* Task details
All lines below starting at the one that holds "You only realize" and ending at the one that holds "Hanoi City, Vietnam (0392844794)" should be printed exactly, ends included. Pictures should not be printed, nor anything else.
--------------------
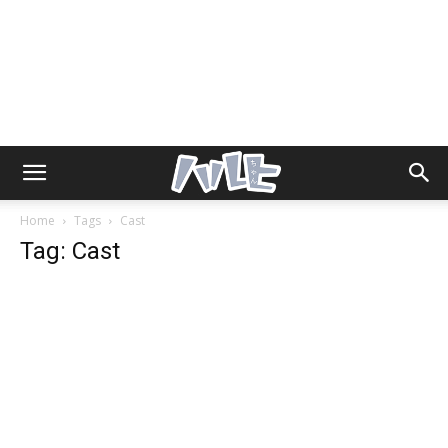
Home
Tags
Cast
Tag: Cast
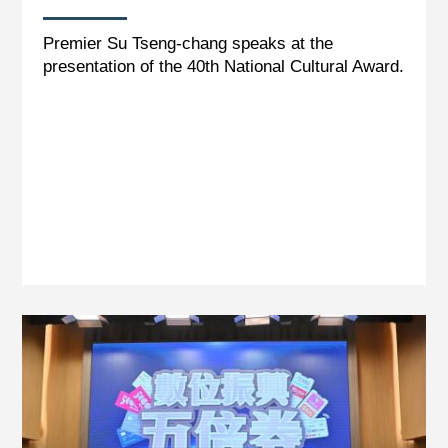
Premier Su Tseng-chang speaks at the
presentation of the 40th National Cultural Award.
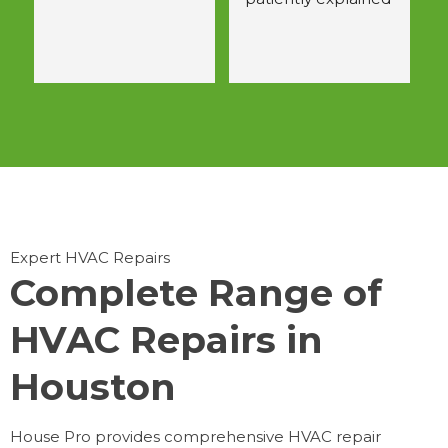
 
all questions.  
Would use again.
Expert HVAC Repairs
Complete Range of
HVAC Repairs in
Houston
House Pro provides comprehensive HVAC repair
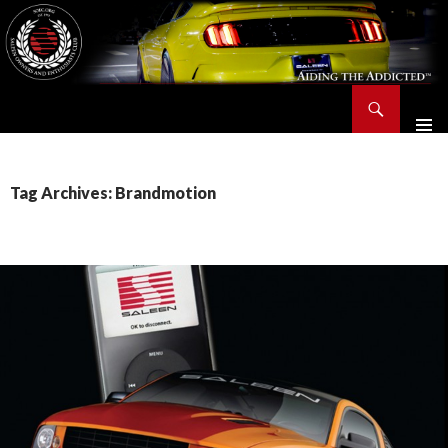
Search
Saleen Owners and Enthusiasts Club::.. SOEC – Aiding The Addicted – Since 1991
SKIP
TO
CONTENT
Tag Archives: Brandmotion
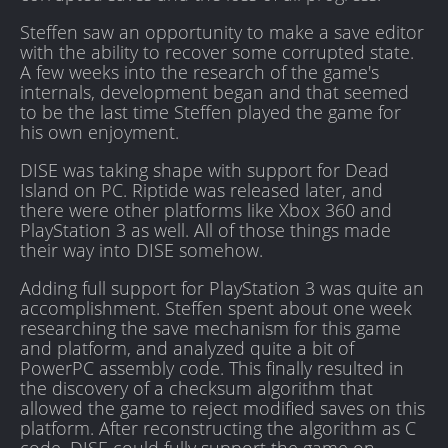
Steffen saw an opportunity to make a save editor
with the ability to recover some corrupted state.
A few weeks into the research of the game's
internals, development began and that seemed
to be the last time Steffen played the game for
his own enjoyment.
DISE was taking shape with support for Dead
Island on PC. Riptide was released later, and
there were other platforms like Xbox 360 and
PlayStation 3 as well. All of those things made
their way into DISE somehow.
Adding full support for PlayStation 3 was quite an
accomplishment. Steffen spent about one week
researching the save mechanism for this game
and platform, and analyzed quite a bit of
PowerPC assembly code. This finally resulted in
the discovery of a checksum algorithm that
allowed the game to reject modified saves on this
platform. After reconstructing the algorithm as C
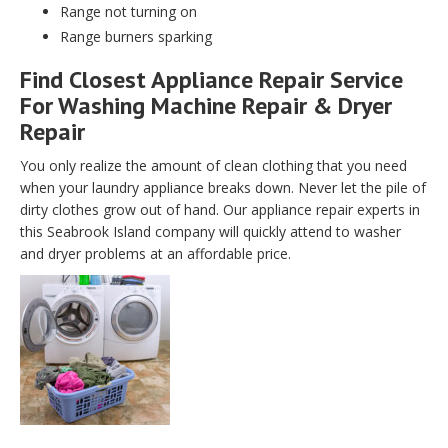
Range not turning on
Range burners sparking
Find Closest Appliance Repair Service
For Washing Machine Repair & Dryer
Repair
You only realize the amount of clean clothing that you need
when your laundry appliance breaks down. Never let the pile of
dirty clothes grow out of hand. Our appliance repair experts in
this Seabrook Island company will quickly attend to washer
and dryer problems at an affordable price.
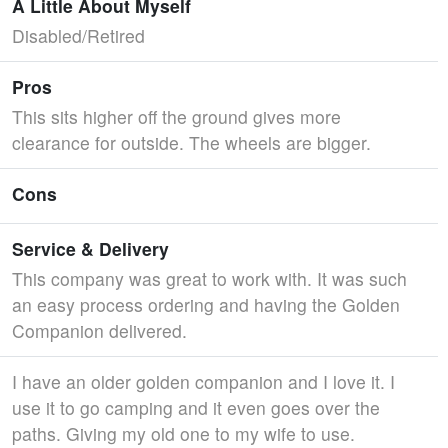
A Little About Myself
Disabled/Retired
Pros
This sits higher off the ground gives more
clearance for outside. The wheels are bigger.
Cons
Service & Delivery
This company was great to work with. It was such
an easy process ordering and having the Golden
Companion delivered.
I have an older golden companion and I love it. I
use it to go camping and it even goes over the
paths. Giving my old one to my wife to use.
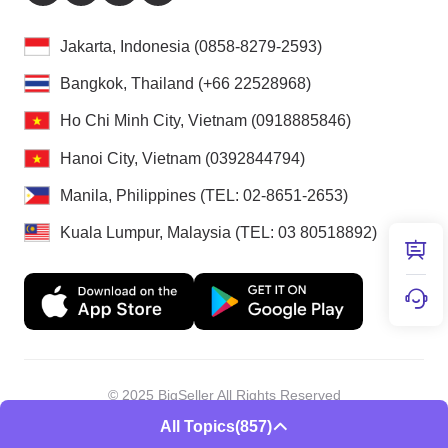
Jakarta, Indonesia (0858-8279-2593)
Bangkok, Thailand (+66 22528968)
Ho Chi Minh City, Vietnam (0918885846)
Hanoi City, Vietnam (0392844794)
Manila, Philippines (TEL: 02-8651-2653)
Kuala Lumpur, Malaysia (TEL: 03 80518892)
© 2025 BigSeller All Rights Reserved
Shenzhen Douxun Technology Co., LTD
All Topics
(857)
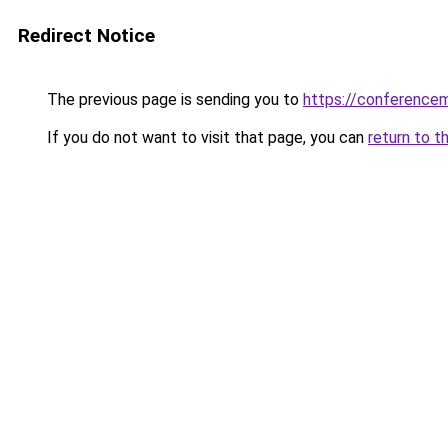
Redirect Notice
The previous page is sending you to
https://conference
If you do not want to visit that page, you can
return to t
--------------------
* Your response
You only realize the amount of clean clothing that you need
when your laundry appliance breaks down. Never let the pile of
dirty clothes grow out of hand. Our appliance repair experts in
this Seabrook Island company will quickly attend to washer
and dryer problems at an affordable price.
A Little About Myself
Disabled/Retired
Pros
This sits higher off the ground gives more
clearance for outside. The wheels are bigger.
Cons
Service & Delivery
This company was great to work with. It was such
an easy process ordering and having the Golden
Companion delivered.
I have an older golden companion and I love it. I
use it to go camping and it even goes over the
paths. Giving my old one to my wife to use.
Jakarta, Indonesia (0858-8279-2593)
Bangkok, Thailand (+66 22528968)
Ho Chi Minh City, Vietnam (0918885846)
Hanoi City, Vietnam (0392844794)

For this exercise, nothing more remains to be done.